Could you give the entries back exactly as they stand, minus any pictures?

--- DATASET Enclosed Below ---

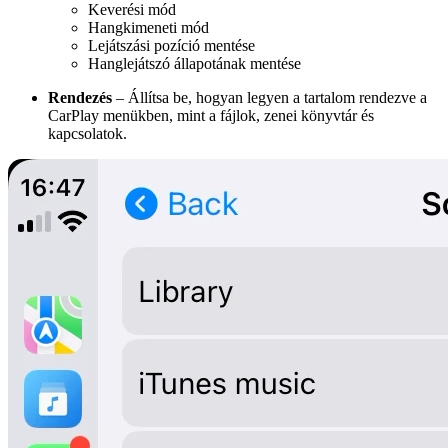
Keverési mód
Hangkimeneti mód
Lejátszási pozíció mentése
Hanglejátszó állapotának mentése
Rendezés
– Állítsa be, hogyan legyen a tartalom rendezve a
CarPlay menükben, mint a fájlok, zenei könyvtár és
kapcsolatok.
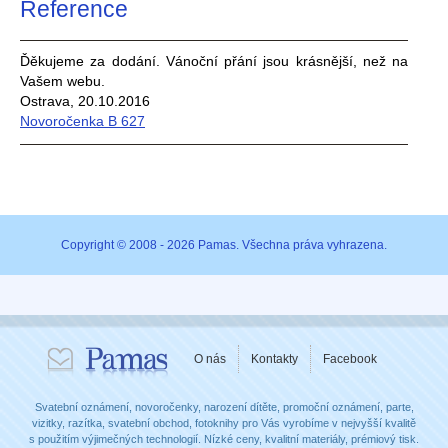
Reference
Ďěkujeme za dodání. Vánoční přání jsou krásnější, než na
Vašem webu.
Ostrava, 20.10.2016
Novoročenka B 627
Copyright © 2008 - 2026 Pamas. Všechna práva vyhrazena.
O nás
Kontakty
Facebook
Svatební oznámení, novoročenky, narození dítěte, promoční oznámení, parte,
vizitky, razítka, svatební obchod, fotoknihy pro Vás vyrobíme v nejvyšší kvalitě
s použitím výjimečných technologií. Nízké ceny, kvalitní materiály, prémiový tisk.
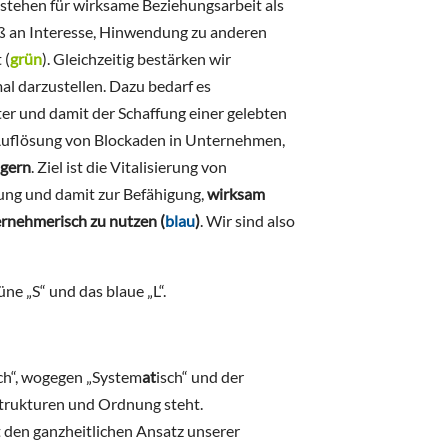
stehen für wirksame Beziehungsarbeit als
 an Interesse, Hinwendung zu anderen
 (
grün
). Gleichzeitig bestärken wir
l darzustellen. Dazu bedarf es
er und damit der Schaffung einer gelebten
 Auflösung von Blockaden in Unternehmen,
igern
. Ziel ist die Vitalisierung von
ung und damit zur Befähigung,
wirksam
rnehmerisch zu nutzen (
blau
)
. Wir sind also
ne „S“ und das blaue „L“.
sch“, wogegen „System
at
isch“ und der
trukturen und Ordnung steht.
t den ganzheitlichen Ansatz unserer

--- End of Enclosed DATASET ---

== ANSWER SPACE ==
Keverési mód
Hangkimeneti mód
Lejátszási pozíció mentése
Hanglejátszó állapotának mentése
Rendezés
– Állítsa be, hogyan legyen a tartalom rendezve a
CarPlay menükben, mint a fájlok, zenei könyvtár és
kapcsolatok.
Reference
Ďěkujeme za dodání. Vánoční přání jsou krásnější, než na
Vašem webu.
Ostrava, 20.10.2016
Novoročenka B 627
Copyright © 2008 - 2026 Pamas. Všechna práva vyhrazena.
O nás
Kontakty
Facebook
Svatební oznámení, novoročenky, narození dítěte, promoční oznámení, parte,
vizitky, razítka, svatební obchod, fotoknihy pro Vás vyrobíme v nejvyšší kvalitě
s použitím výjimečných technologií. Nízké ceny, kvalitní materiály, prémiový tisk.
stehen für wirksame Beziehungsarbeit als
 an Interesse, Hinwendung zu anderen
 (
grün
). Gleichzeitig bestärken wir
l darzustellen. Dazu bedarf es
er und damit der Schaffung einer gelebten
 Auflösung von Blockaden in Unternehmen,
igern
. Ziel ist die Vitalisierung von
ung und damit zur Befähigung,
wirksam
rnehmerisch zu nutzen (
blau
)
. Wir sind also
ne „S“ und das blaue „L“.
sch“, wogegen „System
at
isch“ und der
trukturen und Ordnung steht.
t den ganzheitlichen Ansatz unserer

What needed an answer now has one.